So I'd go no. And then you would get punished.
Speaker 2: And is this done publicly? Is everyone, is it all done individually?
Sometimes it was publicly. So at the wisdom bait meetings, it was done a lot. But then sometimes if someone just wanted to ask a question it was done just with a few people. It's, oh my God, my mind is just like, it's a lot of very, like, you must have lived in [00:23:00] fear constantly.
Oh, all the time because you just never know what's gonna happen, what's gonna be asked of you.
Speaker 4: No. And you wake up going, oh, what's today gonna be another shit day? Like, what's, you know, what am I gonna have to do today? Or you never wake up. Oh my God, it's gonna be such a good day. Like it's my birthday.
Like you just, yeah.
Speaker 2: And this is all you knew from birth.
Speaker 4: Yep. And I'd always, like, when the abuse, mainly the physical abuse, like the sexual abuse, when that started, that was when I was like, I just want out, but I didn't know what to do. And, like, I have vivid memories of having this dream where, because I was, we stayed on the second story of the house, and I have, Like this, the dream was the same and I've had it for years that I was, I would jump out of the, out of my window and we had a fence [00:24:00] and I'd climb the fence.
And just run, just run anywhere, but I could never move
Speaker 3: like
Speaker 4: I was running, but I wasn't actually moving. And then, and then I'd like wake myself up and I'm like, where can I go? I have no money. I don't know what to do. Who's going to believe me? Because everybody around thought that we were such. a perfect family and, and the people that thought any different, like thought that there was something funny going on, were too scared to even speak up or yeah.
Speaker 2:
you knew, there's obviously other children that are a part of the group. Was it mainly just a few families? Cause. From what I can see, the most was like 30 members, or was it ever a lot bigger than that?
Speaker 4: Yeah, it's a lot bigger now. So when, so when I left so I left when I was 18 and I left [00:25:00] because my, my older brother actually left before me. So I knew I had somewhere to go.
Speaker 3: Yeah.
Speaker 4: And then yeah, he, he's actually back in there now.
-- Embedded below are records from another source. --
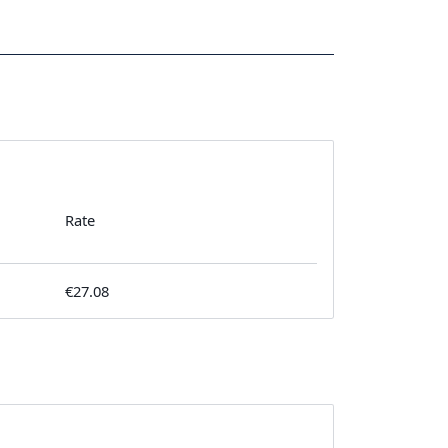
Rate
€27.08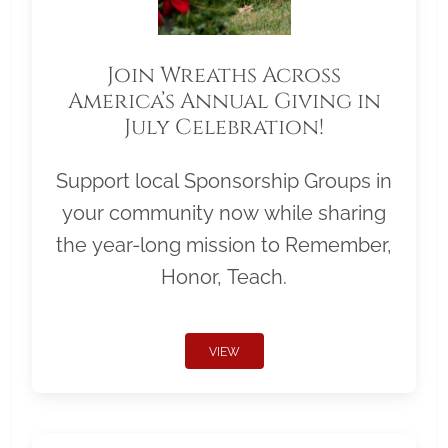
Join Wreaths Across
America’s Annual Giving in
July Celebration!
Support local Sponsorship Groups in
your community now while sharing
the year-long mission to Remember,
Honor, Teach.
VIEW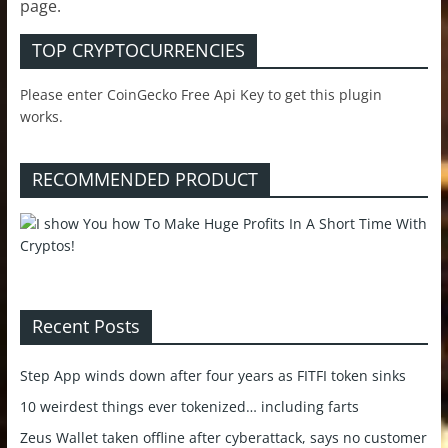
page.
TOP CRYPTOCURRENCIES
Please enter CoinGecko Free Api Key to get this plugin
works.
RECOMMENDED PRODUCT
Recent Posts
Step App winds down after four years as FITFI token sinks
10 weirdest things ever tokenized… including farts
Zeus Wallet taken offline after cyberattack, says no customer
Speaker 2: Wow. I'll get into, I want to get into all of that in a second, actually, before I do, I just want to make sure I don't skip some of the, the beginnings of it.
What was the purpose of the cult? Like, other than it's just, it's just accused philosophies on life and, but like, what was it, what was he teaching you guys to do or to be? What was the ideal environment according to him?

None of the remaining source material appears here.